Problem description |
Your task is to restate every entry below word for word and omit the images.

Supplied entries |

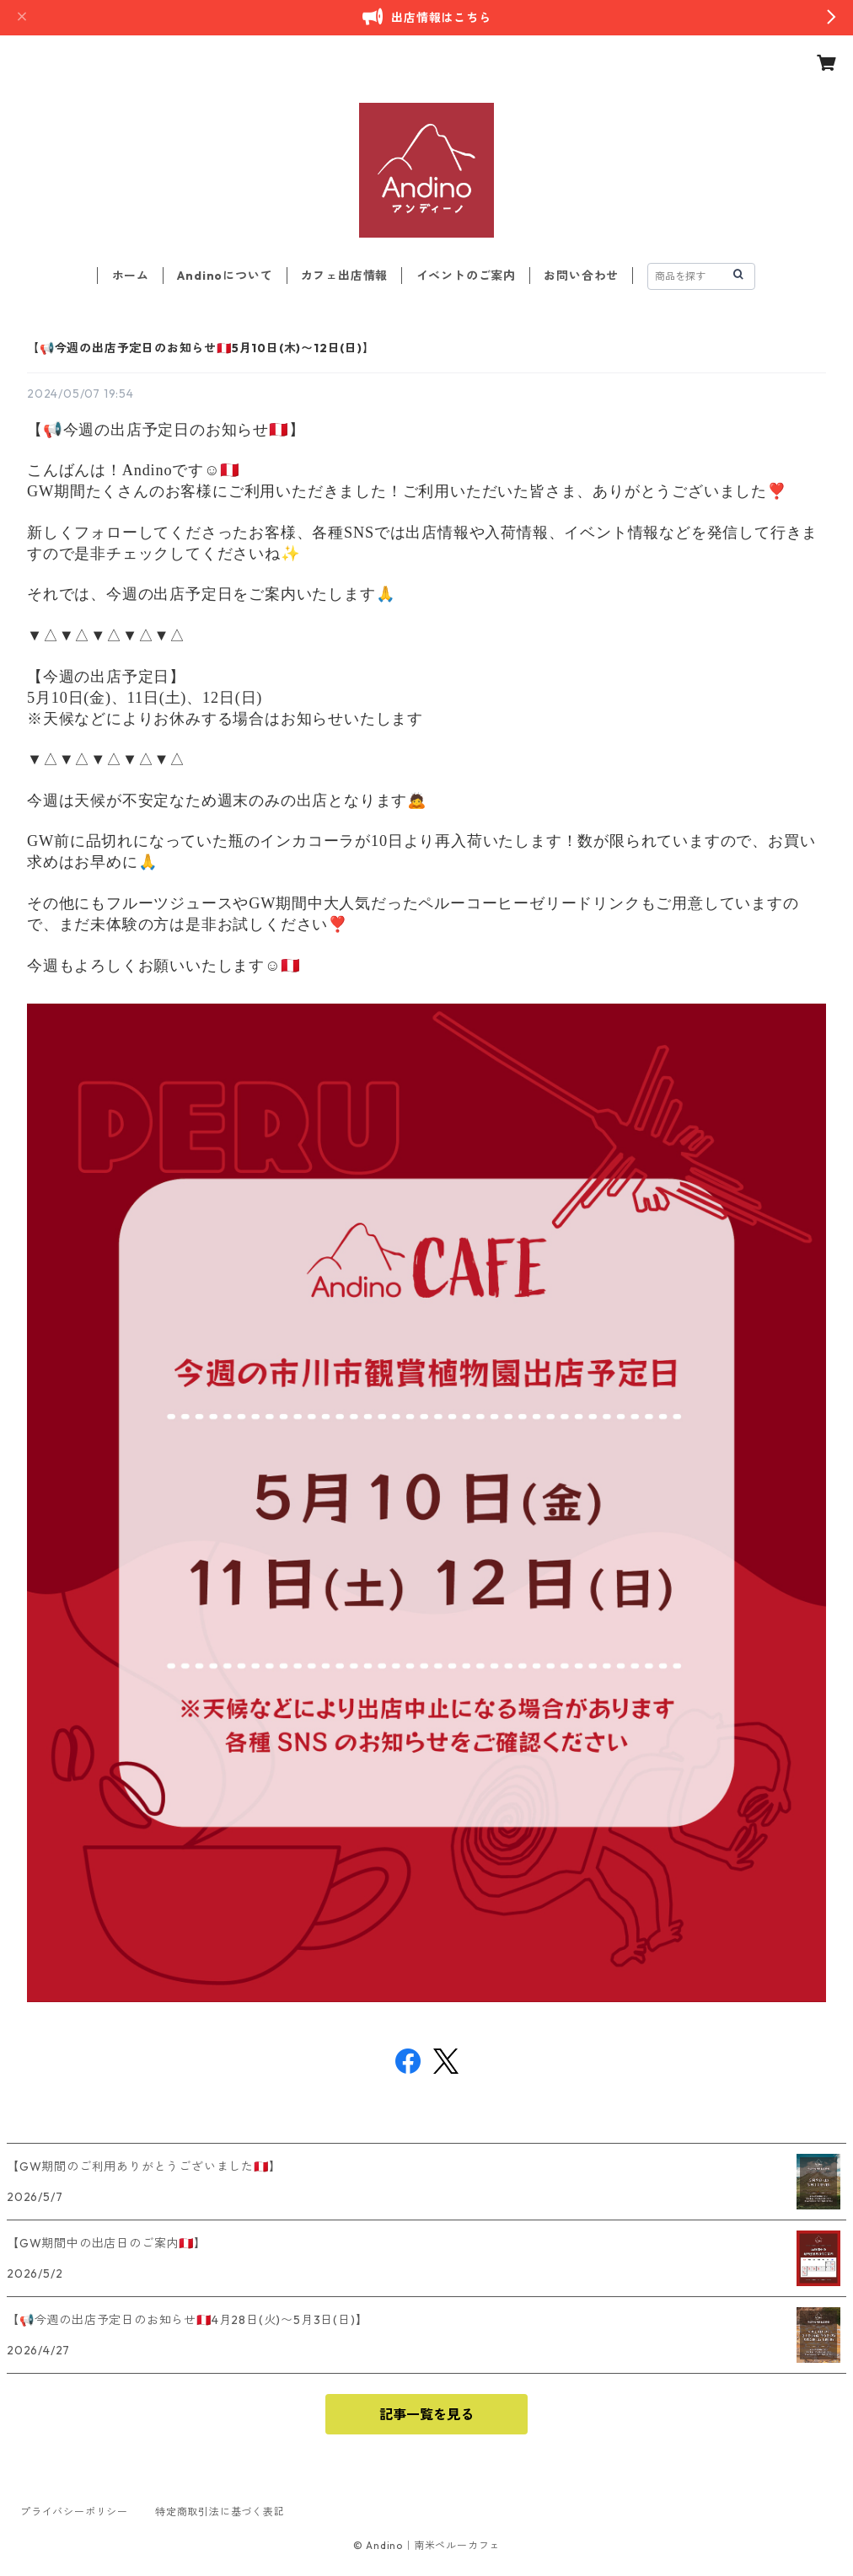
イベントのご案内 (466, 275)
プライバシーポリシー (74, 2511)
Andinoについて (224, 275)
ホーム (130, 275)
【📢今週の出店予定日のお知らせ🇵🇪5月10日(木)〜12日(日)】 (201, 348)
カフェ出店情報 (345, 275)
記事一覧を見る (426, 2414)
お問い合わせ (581, 275)
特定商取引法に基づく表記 (220, 2511)
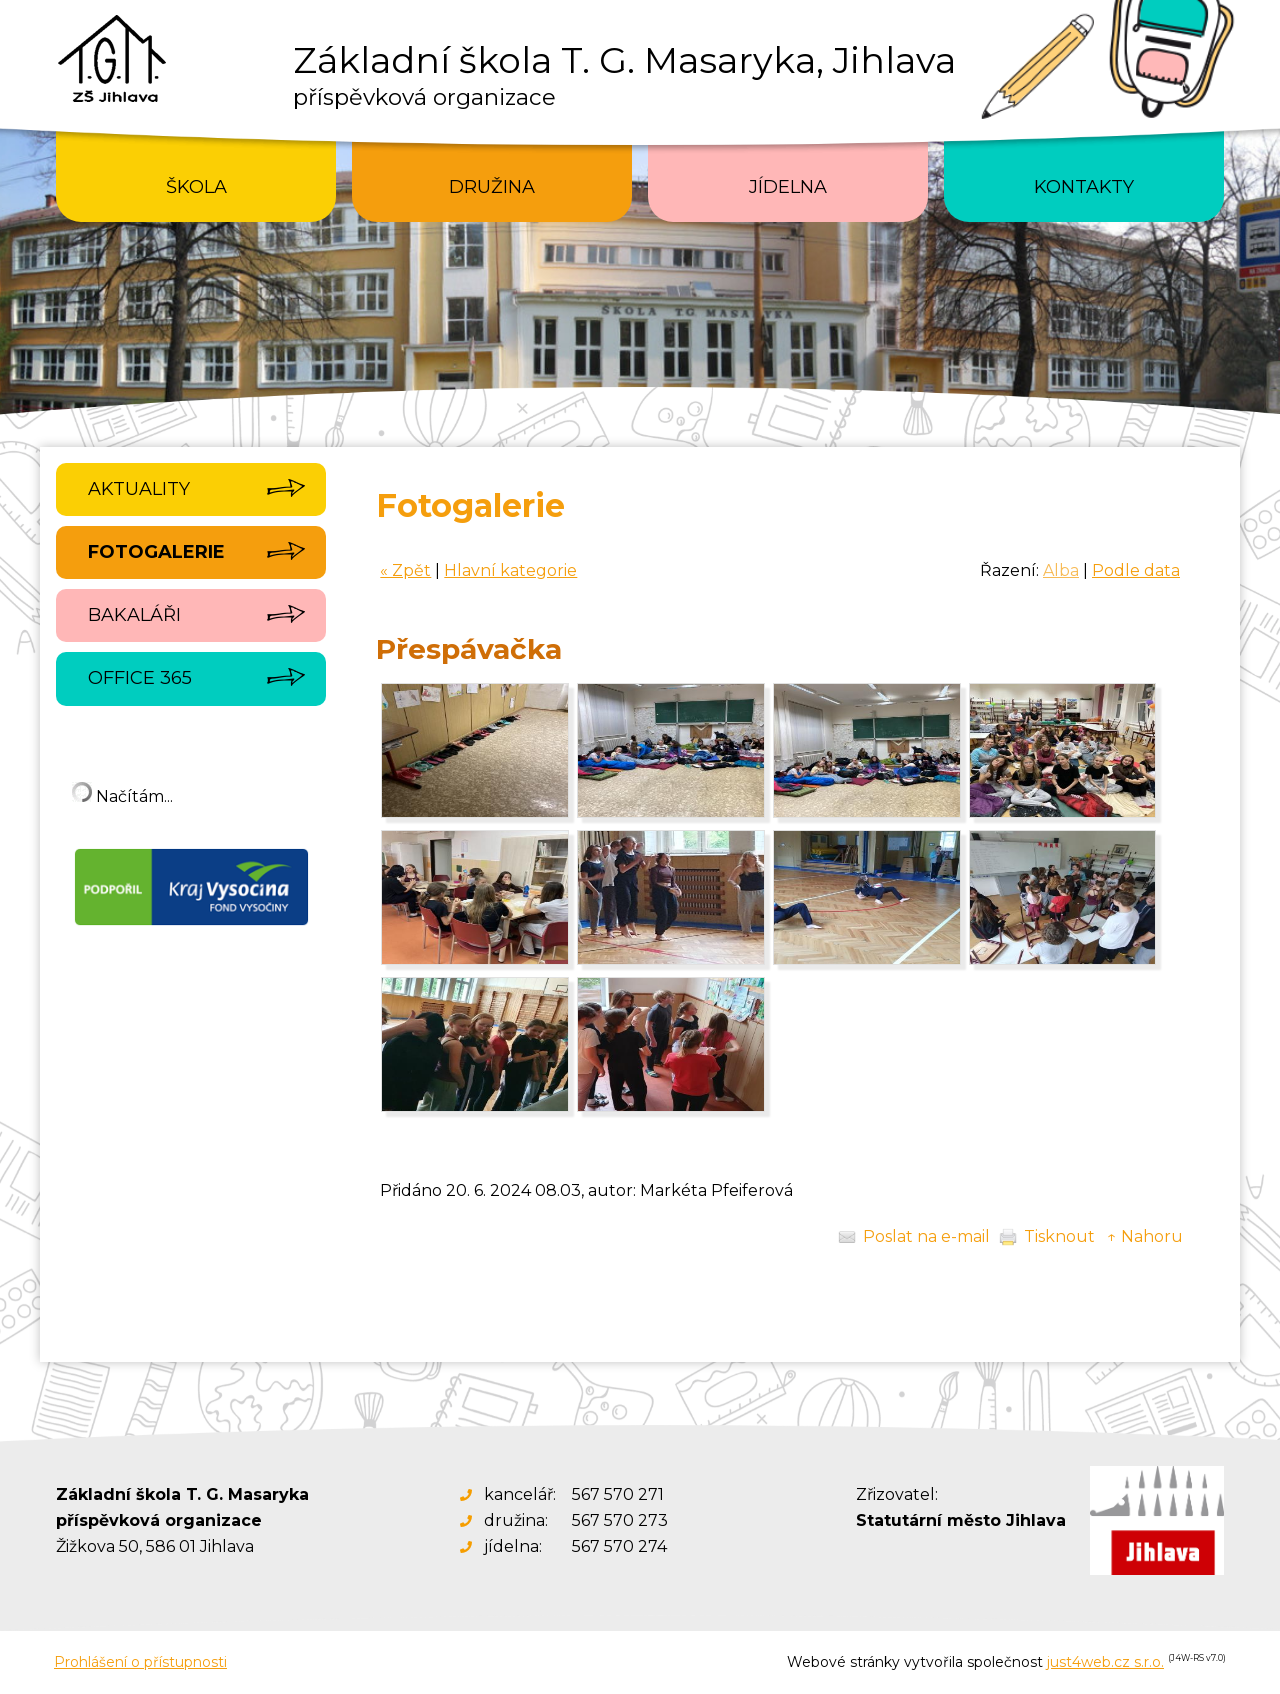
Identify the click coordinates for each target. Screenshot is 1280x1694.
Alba (1061, 570)
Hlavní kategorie (510, 570)
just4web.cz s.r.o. (1105, 1662)
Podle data (1136, 570)
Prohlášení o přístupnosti (140, 1662)
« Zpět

Problem solution |
イベントのご案内 (466, 275)
プライバシーポリシー (74, 2511)
Andinoについて (224, 275)
ホーム (130, 275)
【📢今週の出店予定日のお知らせ🇵🇪5月10日(木)〜12日(日)】 (201, 348)
カフェ出店情報 (345, 275)
記事一覧を見る (426, 2414)
お問い合わせ (581, 275)
特定商取引法に基づく表記 (220, 2511)
Identify the click coordinates for each target. Screenshot is 1280x1694.
Alba (1061, 570)
Hlavní kategorie (510, 570)
just4web.cz s.r.o. (1105, 1662)
Podle data (1136, 570)
Prohlášení o přístupnosti (140, 1662)
« Zpět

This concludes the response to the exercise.